本当だよ。"No Half Measures" (中途半端はなし)と入ってる。撮影の最終日にブラブラ歩いてたんだ。すごく悲しかったよ。みんなでおそろいのタトゥーを入れるべきだと思った。もちろん冗談で言っていたんだけど、そのうちに話が大きくなって、あっという間に現実になった。キャストやクルーとバーに行ったんだけど、クルーの一人がみんなにタトゥーを入れたんだ。 "No Half Measures" と入れた人もいるし、番組のロゴを入れた人もいるよ。「BR」と「BA」という小さなマークだ。

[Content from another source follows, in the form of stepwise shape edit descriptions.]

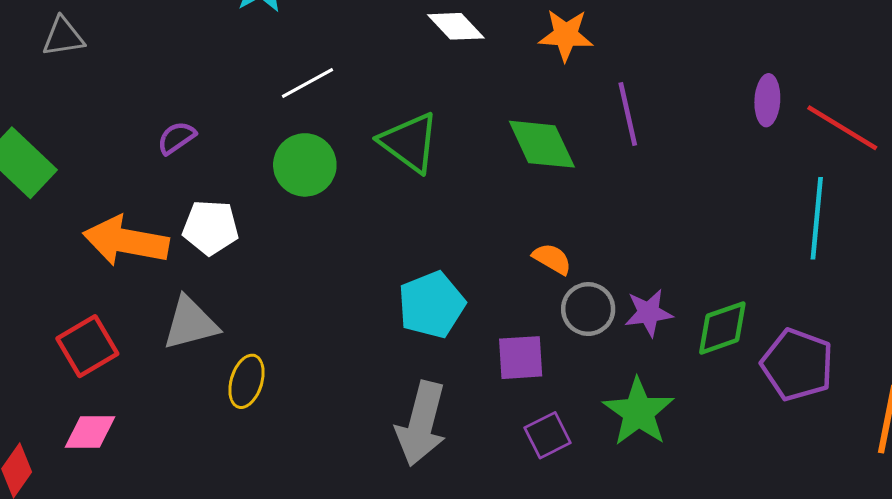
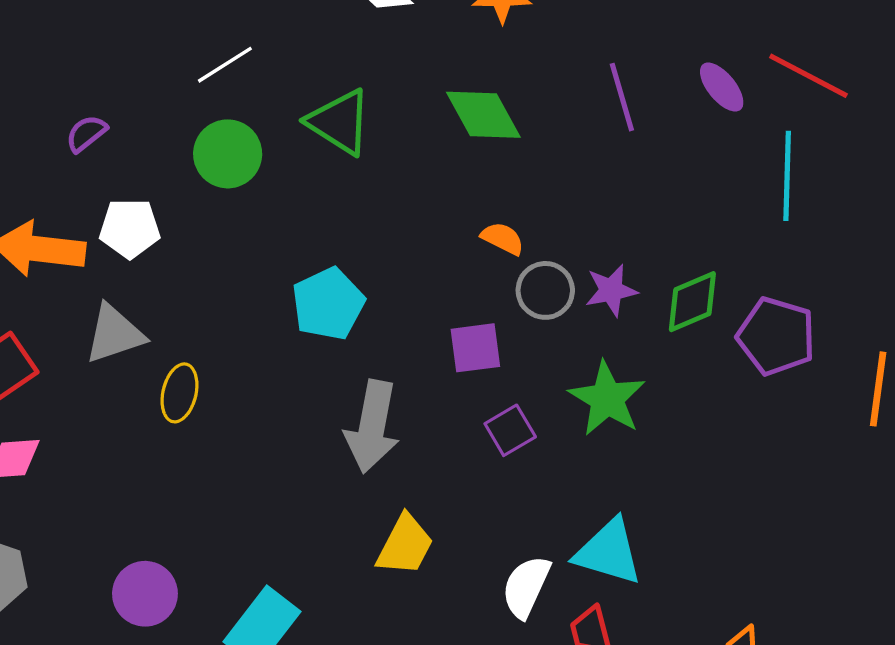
purple ellipse: (767, 100) -> (722, 87), moved, turned -39
purple line: (628, 114) -> (622, 97), moved
cyan pentagon: (432, 305) -> (328, 304), moved

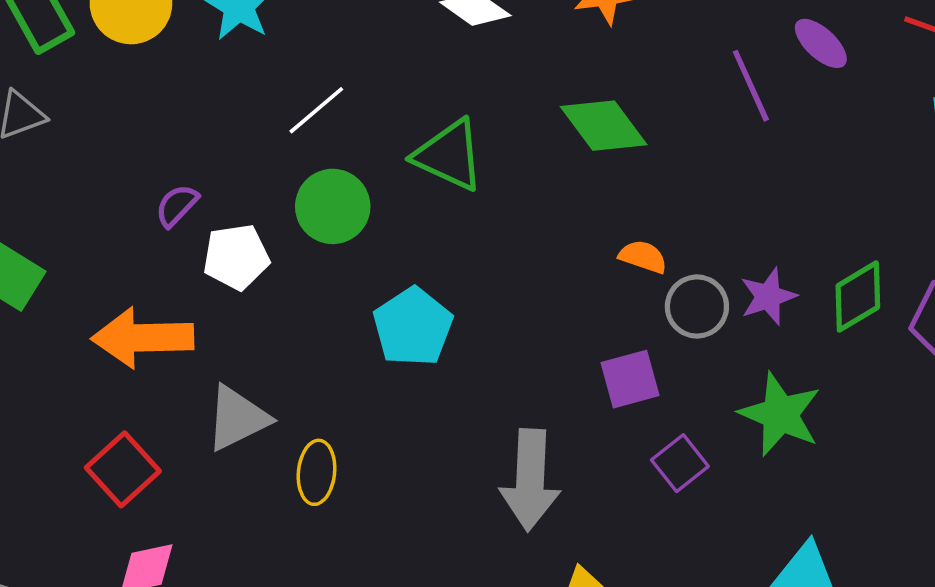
purple ellipse: (722, 87) -> (821, 43), moved
white pentagon: (130, 228) -> (236, 257), moved
cyan pentagon: (328, 304) -> (413, 327), moved

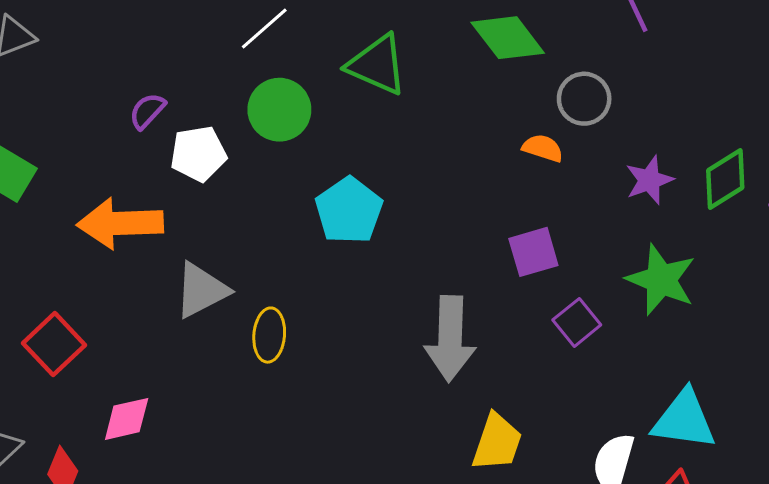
gray circle: (697, 307) -> (584, 99), moved
red square: (123, 469) -> (54, 344), moved

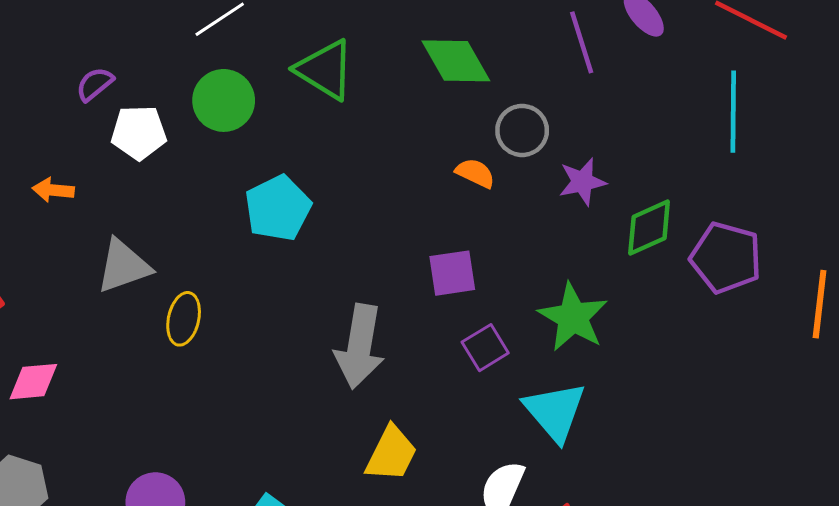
purple star: (649, 180) -> (582, 182), moved
orange arrow: (120, 223) -> (53, 190), size x0.5
cyan triangle: (684, 420) -> (555, 412), moved, turned 34

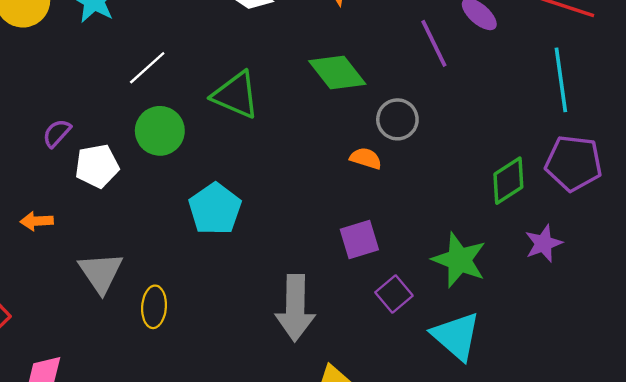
purple star: (582, 182) -> (544, 243), moved
purple pentagon: (726, 258) -> (574, 163), moved
gray triangle: (123, 266) -> (101, 272), turned -36

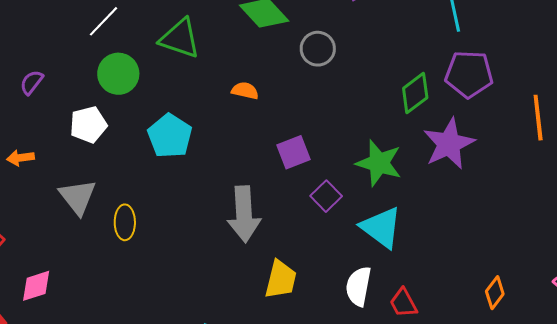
orange semicircle: (366, 158) -> (245, 91), moved
white pentagon: (97, 166) -> (88, 125), moved
purple star: (544, 243) -> (449, 144), size x1.6

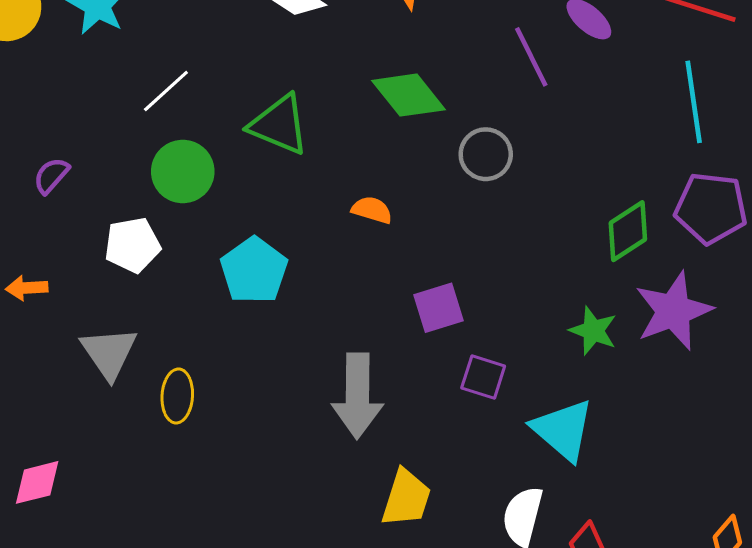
green star: (379, 163) -> (593, 331), moved, size x0.7
purple square: (326, 196) -> (483, 377), turned -32

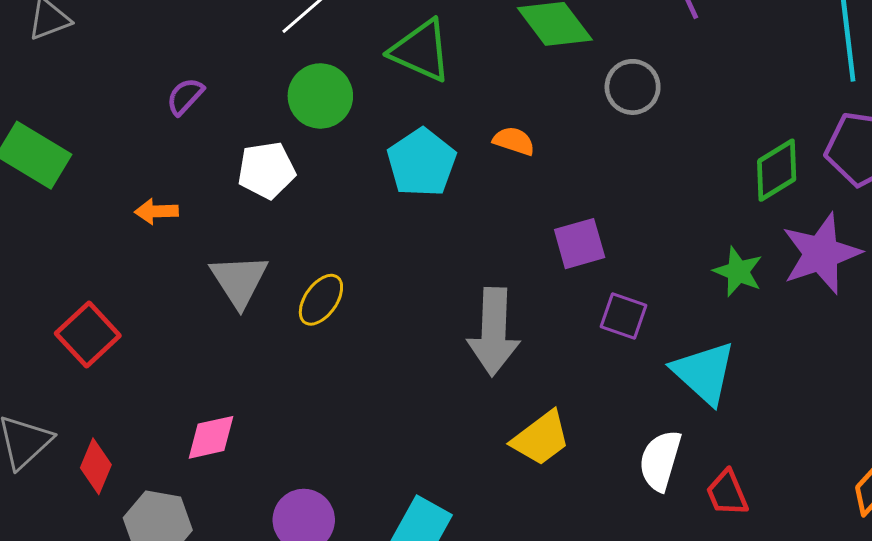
cyan pentagon: (254, 270) -> (422, 163), moved
yellow ellipse: (177, 396) -> (321, 300), moved, turned 30
pink diamond: (37, 482) -> (211, 437), moved
yellow trapezoid: (406, 498) -> (541, 438), turned 34

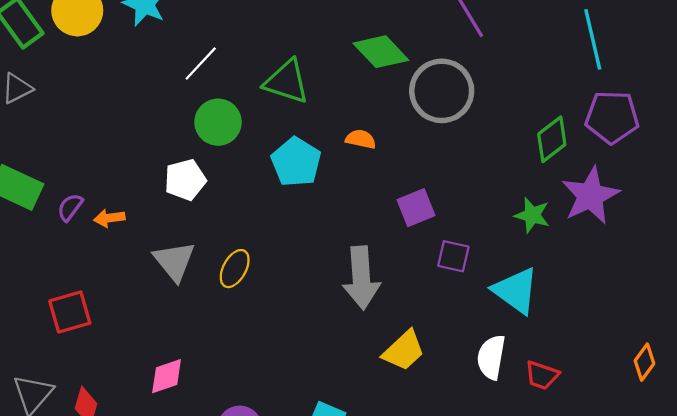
gray circle: (633, 87) -> (442, 91), size x1.6
purple semicircle: (185, 96) -> (70, 207), moved
red square: (88, 334) -> (70, 312), turned 33
red trapezoid: (727, 493) -> (542, 375), turned -42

――このドラマのエンディングについてどう思いましたか?

悲しかった。ラストシーズンの最初の8話はあっという間だったよ。最後の8話は、台本をできるだけじっくりと味わうようにした。最終話は、ブライアンと一緒に大きな声で台本を読んだんだ。アルバカーキの彼の家でやったんだけど、『ブレイキング・バッド』のドキュメンタリーを撮っているクルーがそれを撮影した。僕らは、その時初めてこのドラマがどういう風に終わるのかを知ったんだ。そしてブライアンが、ただ「シリーズが終わる」とだけ書いてある最後の説明を読んだ。その部屋にいた全員が強く感動したよ。ブライアンと僕はお互いの顔を見た。二人とも何も言えず、目に涙があふれていた。あの物語が終わってしまうなんて信じられなかった。でも、いい終わり方だったよ。

――『ブレイキング・バッド』の禁断症状をどうすればいいか、ファンにアドバイスはありますか?

正直に言って、人の助けになるようなアドバイスはできないよ。自分もまだ抜けきっていないのだからね。しばらくは苦しむことになるだろうね。繰り返し見ればいいんだよ!まだ見ていない人と一緒に見てほしい。

――『ブレイキング・バッド』がスタートした時は、どんなことを期待していましたか?

第1話を撮影した時には、何か特別なものになるだろうな、と思っていたんだ。第1話を見るまでは、音楽の選択、演出の仕方、照明などの、このドラマのトーンをちゃんと理解していなかったんだ。あまりにも驚いて、心の中で、「やった!すごくラッキーだ!」と思ったのを覚えているよ。今でもラッキーだと思っている。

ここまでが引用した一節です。